Иди работай уже, сказала она.
* * *
В ту пятницу мы выступали в центре города. Каждое стихотворение я читала примерно полгода после того, как оно было написано, а потом уже терпеть его не могла, не то что декламировать на публике. Почему так происходило – загадка, но меня устраивало, что мои стихи лишь звучат со сцены и нигде не публикуются. Они улетучивались под аплодисменты. Настоящие писатели и художники вынуждены то и дело сталкиваться со своими уродливыми произведениями, которые уже не изменить. Меня бесило, до чего уродливо все, что я делаю, и бесило, что я не могу признать, до чего оно уродливо. Я изложила эту теорию Филипу, но он только ответил: не принижай себя, ты настоящий писатель.
Мы с Бобби красились в гримерке и обсуждали новое стихотворение.
Мне нравятся твои мужские персонажи, сказала Бобби, потому что все они у тебя чудовища.
Они не чудовища.
Ну, в лучшем случае – морально неоднозначны.
Мы же все такие, нет? – сказала я.
Написала бы про Филипа – вот он без червоточины. Он «славный».
Она пальцами изобразила кавычки, хотя по правде считала, что Филип славный. Просто Бобби ни про кого не могла сказать «славный» без кавычек.
Мелисса обещала прийти, но мы обнаружили ее в зале только после выступления, в половине одиннадцатого или в одиннадцать. Она сидела с Ником, Ник – в костюме. Мелисса похвалила нас, сказала, что чтения ей понравились. Бобби взглянула на Ника, словно и от него ждала комплимента, и его это насмешило.
Я не видел ваше выступление, сказал он. Я только что пришел.
Ник в этом месяце играет в Королевском театре, пояснила Мелисса. Он занят в «Кошке на раскаленной крыше»[4 - Cat on a Hot Tin Roof, 1955 – драма американского писателя Теннесси Уильямса, за которую он в 1955 году получил Пулитцеровскую премию.].

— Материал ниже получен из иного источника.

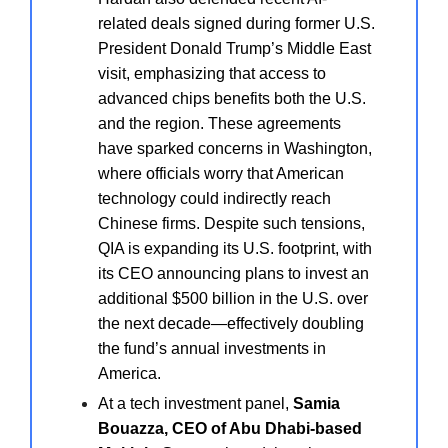
related deals signed during former U.S.
President Donald Trump’s Middle East
visit, emphasizing that access to
advanced chips benefits both the U.S.
and the region. These agreements
have sparked concerns in Washington,
where officials worry that American
technology could indirectly reach
Chinese firms. Despite such tensions,
QIA is expanding its U.S. footprint, with
its CEO announcing plans to invest an
additional $500 billion in the U.S. over
the next decade—effectively doubling
the fund’s annual investments in
America.
At a tech investment panel,
Samia
Bouazza, CEO of Abu Dhabi-based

Но вы наверняка были великолепны, сказал он.
Давайте я вам закажу выпить, предложила Мелисса.
Они с Бобби отправились к бару, и мы с Ником остались за столиком вдвоем. Он был без галстука, но костюм на вид дорогой. Мне было жарко, и я волновалась, что вспотею.
Как спектакль? – сказала я.
Сегодняшний? Нормально, спасибо.
Он отстегнул запонки. Положил их на стол рядом с бокалом, и я заметила, что это расписная эмаль под ар-деко. Я хотела было восхититься ими вслух, но не смогла. Вместо этого оглянулась якобы в поисках Мелиссы и Бобби. Когда развернулась обратно, Ник уже достал телефон.
Хотелось бы посмотреть, сказала я. Люблю эту пьесу.